Next, the control device 90 recognizes shoe information from the
shoe image captured by the camera 80 in operation S902 (S903).
Specifically, the shoe shape determiner 911 obtains the shoe image
from the camera 80, and recognizes shoe information by, for
example, image matching processing. In this case, when the shoe
image obtained from the camera 80 is an image stored in the shoe
information storage 912, the shoe shape determiner 911 recognizes a
shoe ID as the shoe information. On the other hand, when the shoe
image acquired from the camera 80 is not stored in the shoe
information storage 912, the material determiner 913 recognizes
material input by the user as the shoe information.

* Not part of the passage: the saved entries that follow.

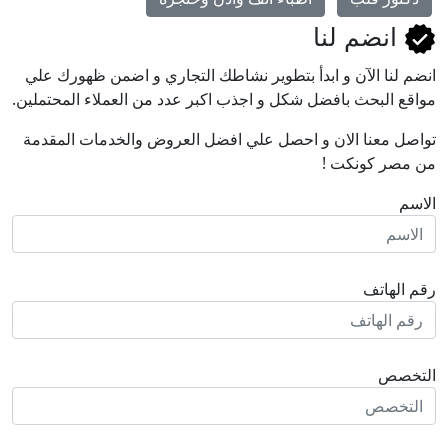
انضم لنا
انضم لنا اﻵن و ابدأ بتطوير نشاطك التجاري و اضمن ظهورك علي
مواقع البحث بافضل شكل و اجذب اكبر عدد من العملاء المحتملين.
تواصل معنا الان و احصل علي افضل العروض والخدمات المقدمة
من مصر كونكت !
الاسم
رقم الهاتف
التخصص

Subsequently, the control device 90 sets an operating mode
according to the shoe information recognized in operation S903
(S904). Specifically, when the shoe image acquired from the camera
80 is an image stored in the shoe information storage 912, the
operating mode setter 918 sets the operating mode that is matched
with the shoe ID. On the other hand, when the shoe image acquired
from the camera 80 is not stored in the shoe information storage
912, the control device 90 determines a humidification condition
and a sterilization condition based on definition information
defined by the dehumidification condition determiner 916 and the
sterilization condition determine 917 and indicating material
recognized by the material determiner 913 and indicating which
dehumidification and sterilization conditions are appropriate for
which material. Then, the operating mode setter 918 sets the
operating mode according to the determined dehumidification
condition and sterilization condition.
Finally, the control device 90 performs operation on the shoe dryer
1 according to the operating mode set in operation S904 (S905).
Specifically, the control device 90 transmits a signal instructing
the operation in the set operating mode to each component of the
shoe dryer 1.
Here, in operations S904 and S905, the operating mode according to
the shoe information recognized from the shoe image is set, and the
shoe dryer 1 is operated with the operating mode, but this is only
an example. Any processing may be performed using the shoe
information recognized from the shoe image.
FIG. 18 is a side view illustrating a shoe dryer 2 according to the
second embodiment. A perspective view showing the external
appearance of the shoe dryer 2 according to the second embodiment
is the same as shown in FIG. 1, and the front view of the shoe
dryer 2 according to the second embodiment is the same as FIG.
3.
Referring to FIG. 18, the shoe dryer 2 according to the embodiment
includes a main body 10 constituting an external appearance. The
configuration of the main body 10 is the same as that described in
the first embodiment.
In addition, as shown in FIG. 18, the shoe dryer 2 according to the
embodiment is provided with shoe receiving portions 20(1) to 20(3)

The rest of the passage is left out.